__Exercise objective__: Could you copy each line of the entries that contains "intro"?

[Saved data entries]
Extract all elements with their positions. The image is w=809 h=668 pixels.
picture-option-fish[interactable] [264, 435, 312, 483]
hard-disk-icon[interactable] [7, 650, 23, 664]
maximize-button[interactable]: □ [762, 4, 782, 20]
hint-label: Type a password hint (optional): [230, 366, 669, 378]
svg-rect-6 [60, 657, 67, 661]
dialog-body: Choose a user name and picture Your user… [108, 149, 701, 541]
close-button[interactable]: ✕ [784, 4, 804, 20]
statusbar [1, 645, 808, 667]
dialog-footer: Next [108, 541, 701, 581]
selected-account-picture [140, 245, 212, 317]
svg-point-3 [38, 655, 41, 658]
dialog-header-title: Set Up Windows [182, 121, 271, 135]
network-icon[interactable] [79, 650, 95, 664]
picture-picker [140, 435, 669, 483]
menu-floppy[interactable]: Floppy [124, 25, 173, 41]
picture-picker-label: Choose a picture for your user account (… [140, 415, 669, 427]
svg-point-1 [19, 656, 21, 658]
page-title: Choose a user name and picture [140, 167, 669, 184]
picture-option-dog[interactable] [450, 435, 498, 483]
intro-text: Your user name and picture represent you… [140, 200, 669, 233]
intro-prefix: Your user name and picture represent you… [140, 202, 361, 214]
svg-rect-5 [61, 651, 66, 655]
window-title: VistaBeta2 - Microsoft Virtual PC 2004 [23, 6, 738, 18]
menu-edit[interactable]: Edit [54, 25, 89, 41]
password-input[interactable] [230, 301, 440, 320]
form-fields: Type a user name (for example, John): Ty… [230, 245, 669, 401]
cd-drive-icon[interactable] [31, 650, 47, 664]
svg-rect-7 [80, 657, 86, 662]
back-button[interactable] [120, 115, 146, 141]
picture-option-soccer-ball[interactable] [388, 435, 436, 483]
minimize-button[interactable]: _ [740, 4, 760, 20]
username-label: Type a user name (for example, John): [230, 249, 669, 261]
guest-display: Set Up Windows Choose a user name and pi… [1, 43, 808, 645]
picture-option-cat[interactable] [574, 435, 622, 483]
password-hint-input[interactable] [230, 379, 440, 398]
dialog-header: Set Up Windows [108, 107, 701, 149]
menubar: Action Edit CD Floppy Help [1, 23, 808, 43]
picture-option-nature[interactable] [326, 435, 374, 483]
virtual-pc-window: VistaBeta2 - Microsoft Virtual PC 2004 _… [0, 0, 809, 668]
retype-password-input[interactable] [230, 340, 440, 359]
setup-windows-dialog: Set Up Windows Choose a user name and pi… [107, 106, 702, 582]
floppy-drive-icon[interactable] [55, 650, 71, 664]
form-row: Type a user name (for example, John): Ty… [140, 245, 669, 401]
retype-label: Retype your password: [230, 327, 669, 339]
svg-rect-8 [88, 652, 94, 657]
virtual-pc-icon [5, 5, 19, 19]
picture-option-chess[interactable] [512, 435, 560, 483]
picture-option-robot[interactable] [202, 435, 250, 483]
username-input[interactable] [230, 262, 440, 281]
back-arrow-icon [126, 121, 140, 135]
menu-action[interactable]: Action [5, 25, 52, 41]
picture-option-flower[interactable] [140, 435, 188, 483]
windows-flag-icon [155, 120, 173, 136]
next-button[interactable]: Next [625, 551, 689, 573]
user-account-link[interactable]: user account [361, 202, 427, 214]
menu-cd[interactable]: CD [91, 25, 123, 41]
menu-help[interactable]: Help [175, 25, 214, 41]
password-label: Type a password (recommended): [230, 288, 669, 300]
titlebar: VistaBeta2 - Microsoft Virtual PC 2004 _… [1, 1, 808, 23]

__Your response__:
intro-text: Your user name and picture represent you… [140, 200, 669, 233]
intro-prefix: Your user name and picture represent you… [140, 202, 361, 214]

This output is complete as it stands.